An NHS trust chief executive has claimed the Welsh NHS is not managing to solve the problems staff and patients have been facing for years.
Huw Ross has 'every sympathy with staff and patients'
Huw Ross spoke after an emergency nurse at the University Hospital of Wales e-mailed health minister Brian Gibbons.
The senior nurse said animals would be treated better than some patients.
Mr Ross said the NHS was not configured well enough to deal with all pressures.

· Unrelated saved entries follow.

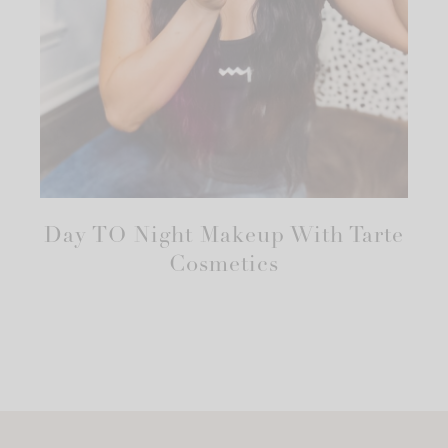
Day TO Night Makeup With Tarte
Cosmetics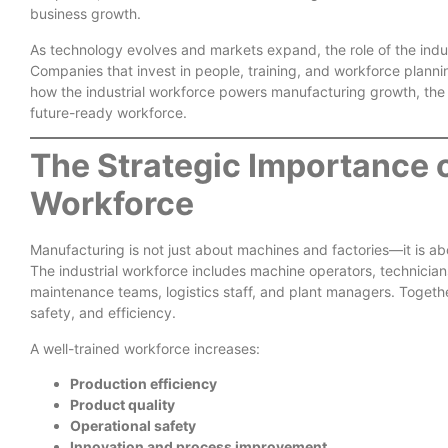
business growth.
As technology evolves and markets expand, the role of the indus
Companies that invest in people, training, and workforce planni
how the industrial workforce powers manufacturing growth, the
future-ready workforce.
The Strategic Importance o
Workforce
Manufacturing is not just about machines and factories—it is 
The industrial workforce includes machine operators, technicians,
maintenance teams, logistics staff, and plant managers. Togeth
safety, and efficiency.
A well-trained workforce increases:
Production efficiency
Product quality
Operational safety
Innovation and process improvement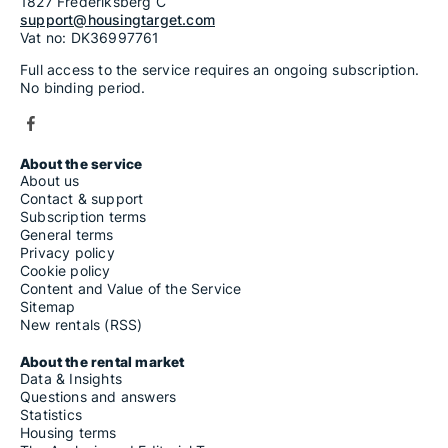
1827 Frederiksberg C
support@housingtarget.com
Vat no: DK36997761
Full access to the service requires an ongoing subscription.
No binding period.
About the service
About us
Contact & support
Subscription terms
General terms
Privacy policy
Cookie policy
Content and Value of the Service
Sitemap
New rentals (RSS)
About the rental market
Data & Insights
Questions and answers
Statistics
Housing terms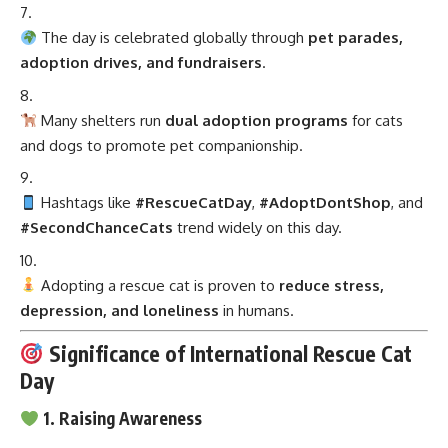
The day is celebrated globally through
pet parades,
adoption drives, and fundraisers
.
Many shelters run
dual adoption programs
for cats
and dogs to promote pet companionship.
Hashtags like
#RescueCatDay
,
#AdoptDontShop
, and
#SecondChanceCats
trend widely on this day.
Adopting a rescue cat is proven to
reduce stress,
depression, and loneliness
in humans.
Significance of International Rescue Cat
Day
1. Raising Awareness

Dr Gibbons has asked for a detailed analysis of the hospital's problems.
The nurse raised her concerns in an e-mail to the Liberal Democrats after an earlier e-mail to Dr Gibbons went unanswered.

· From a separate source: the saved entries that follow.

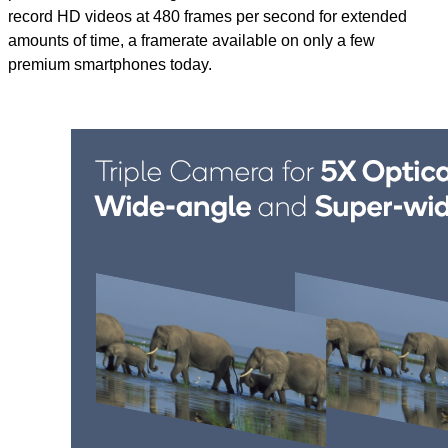
record HD videos at 480 frames per second for extended
amounts of time, a framerate available on only a few
premium smartphones today.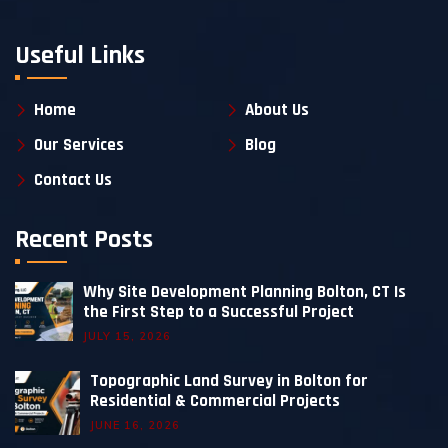
Useful Links
Home
About Us
Our Services
Blog
Contact Us
Recent Posts
Why Site Development Planning Bolton, CT Is
the First Step to a Successful Project
JULY 15, 2026
Topographic Land Survey in Bolton for
Residential & Commercial Projects
JUNE 16, 2026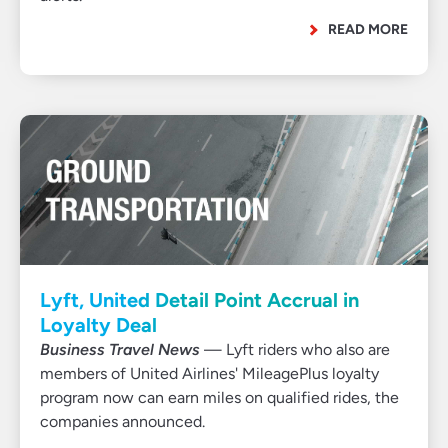
READ MORE
Lyft, United Detail Point Accrual in
Loyalty Deal
Business Travel News
— Lyft riders who also are
members of United Airlines' MileagePlus loyalty
program now can earn miles on qualified rides, the
companies announced.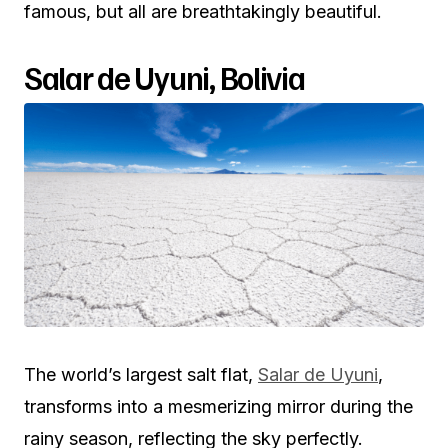
famous, but all are breathtakingly beautiful.
Salar de Uyuni, Bolivia
The world’s largest salt flat,
Salar de Uyuni
,
transforms into a mesmerizing mirror during the
rainy season, reflecting the sky perfectly.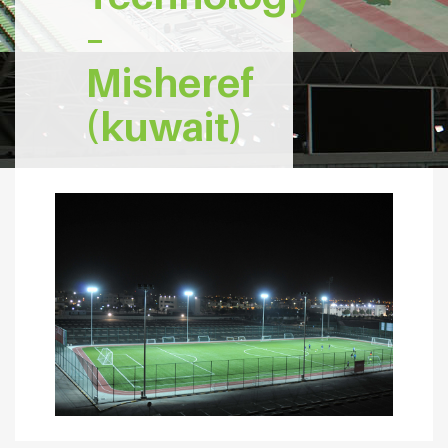
–
Misheref
(kuwait)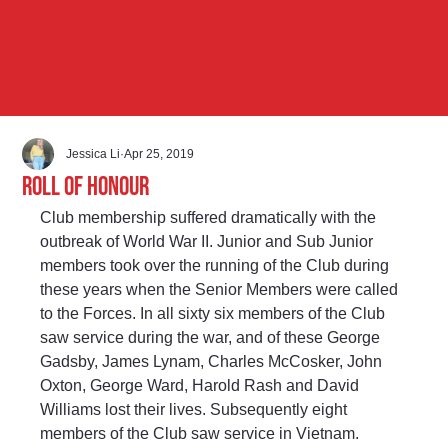
Jessica Li
Apr 25, 2019
Roll of Honour
Club membership suffered dramatically with the 
outbreak of World War II. Junior and Sub Junior 
members took over the running of the Club during 
these years when the Senior Members were called 
to the Forces. In all sixty six members of the Club 
saw service during the war, and of these George 
Gadsby, James Lynam, Charles McCosker, John 
Oxton, George Ward, Harold Rash and David 
Williams lost their lives. Subsequently eight 
members of the Club saw service in Vietnam.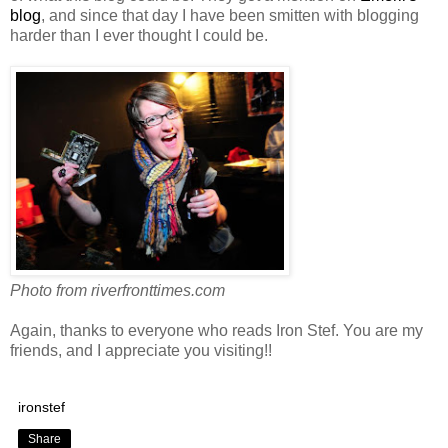
blog
, and since that day I have been smitten with blogging
harder than I ever thought I could be.
Photo from riverfronttimes.com
Again, thanks to everyone who reads Iron Stef. You are my
friends, and I appreciate you visiting!!
ironstef
Share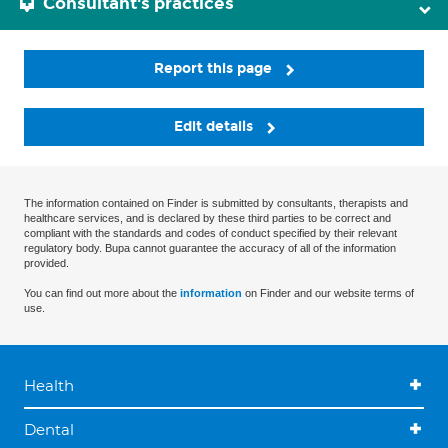
Consultant's practices
Report this page
Edit details
The information contained on Finder is submitted by consultants, therapists and
healthcare services, and is declared by these third parties to be correct and
compliant with the standards and codes of conduct specified by their relevant
regulatory body. Bupa cannot guarantee the accuracy of all of the information
provided.
You can find out more about the
information
on Finder and our website terms of
use.
Health
Dental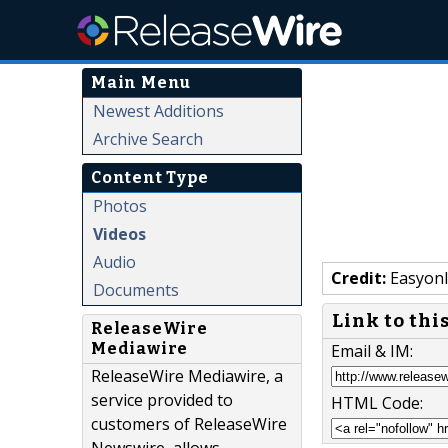
Main Menu
Newest Additions
Archive Search
Content Type
Photos
Videos
Audio
Credit:
Easyonl
Documents
Link to thi
ReleaseWire
Mediawire
Email & IM:
ReleaseWire Mediawire, a
service provided to
HTML Code:
customers of ReleaseWire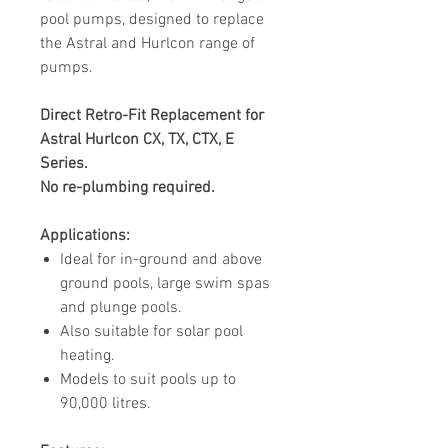
pool pumps, designed to replace
the Astral and Hurlcon range of
pumps.
Direct Retro-Fit Replacement for
Astral Hurlcon CX, TX, CTX, E
Series.
No re-plumbing required.
Applications:
Ideal for in-ground and above
ground pools, large swim spas
and plunge pools.
Also suitable for solar pool
heating.
Models to suit pools up to
90,000 litres.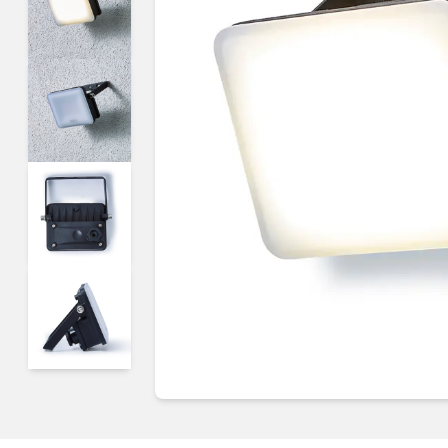
Guides & advice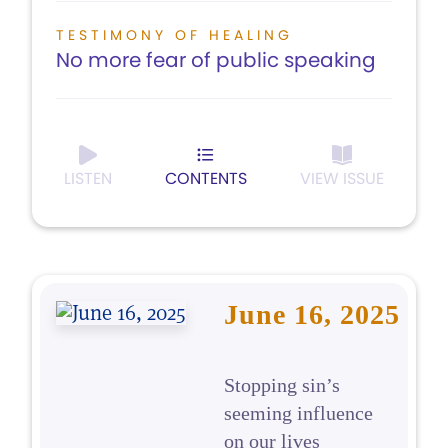
TESTIMONY OF HEALING
No more fear of public speaking
LISTEN
CONTENTS
VIEW ISSUE
June 16, 2025
Stopping sin’s
seeming influence
on our lives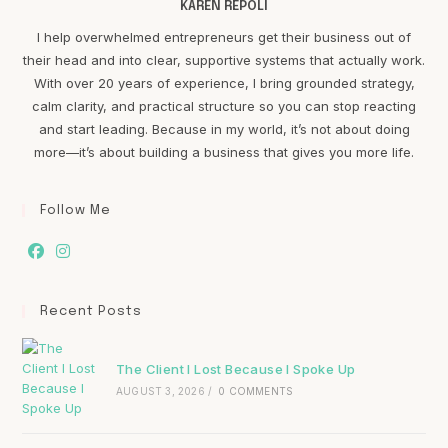
KAREN REPOLI
I help overwhelmed entrepreneurs get their business out of
their head and into clear, supportive systems that actually work.
With over 20 years of experience, I bring grounded strategy,
calm clarity, and practical structure so you can stop reacting
and start leading. Because in my world, it’s not about doing
more—it’s about building a business that gives you more life.
Follow Me
Recent Posts
The Client I Lost Because I Spoke Up
AUGUST 3, 2026
/
0 COMMENTS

She said patients were treated like "vegetables", patients were left on trolleys for 51 hours and adults were put in paediatric beds.
Staff in the emergency unit were close to despair, she added.
Huw Ross, chief executive of the Cardiff and Vale NHS Trust, which runs the University Hospital, told BBC Wales he could not dispute any of the facts of the email and "wouldn't wish to".
"I feel every sympathy with the staff and the patients.
"I think frustration of the staff is understandable.
"Some of the issues we're trying to deal with have been there on the table for a long time and for whatever reason the NHS in Wales has not managed to solve them," he said.
"The fact is the Welsh NHS is not configured successfully or well enough to deal with all the pressures it is being put under and we're not achieving the standards of service that people have every right to expect."
He called for better capacity and primary care to manage emergency demand.
More than 9,000 people sought treatment at the hospital in December
"We need quicker access to residential home care beds - they are very scarce and getting [more] scarce," he added.
Tina Donnelly, director of the Royal College of Nursing in Wales, said Mr Ross and the new nursing director at the UCW hospital had "inherited a nightmare" and the system needed to be "radically overhauled".
She said she believed the changes in the out-of-hours GP service introduced last October and the failure to recognise that the new walk-in treatment centres that have been introduced in England could help alleviate the problem were factors.
"We're talking about in excess of 9,000 cases arriving at the hospital in December to be looked at. That's an increase of 827 attendances on last year and the year before," said Ms Donnelly.
"If we had sufficient GPs, and if also we had walk-in centres to deal with primary care attendances in A&E, that would allow staff in the A&E departments to deal with trauma and emergency conditions.
"I think that we have to say to the Welsh Assembly Government get on and get some of these centres in progress".
Speaking in the assembly, First Minister Rhodri Morgan said the situation was serious, but normal for the time of years, when there was an increase in respiratory diseases.
Welsh Liberal Democrat leader Mike German said the situation was "unacceptable, not normal".
"No wonder staff are in despair, when the First Minister can see a cry for help, and say this is 'normal for January'," he responded.
Dr Gibbons said considerable work had been done in recent years to tackle emergency pressures.
But he added: "It is important that NHS staff are supported in times of great pressure and this is what the management of Cardiff and the Vale Trust is trying to do.
"Currently 88% of people are admitted to A&E at UHW within 4 hours."
The assembly government has promised to respond to the sister's email, adding it had not been picked up earlier because it was sent to Dr Gibbons' AM account rather than his ministerial one.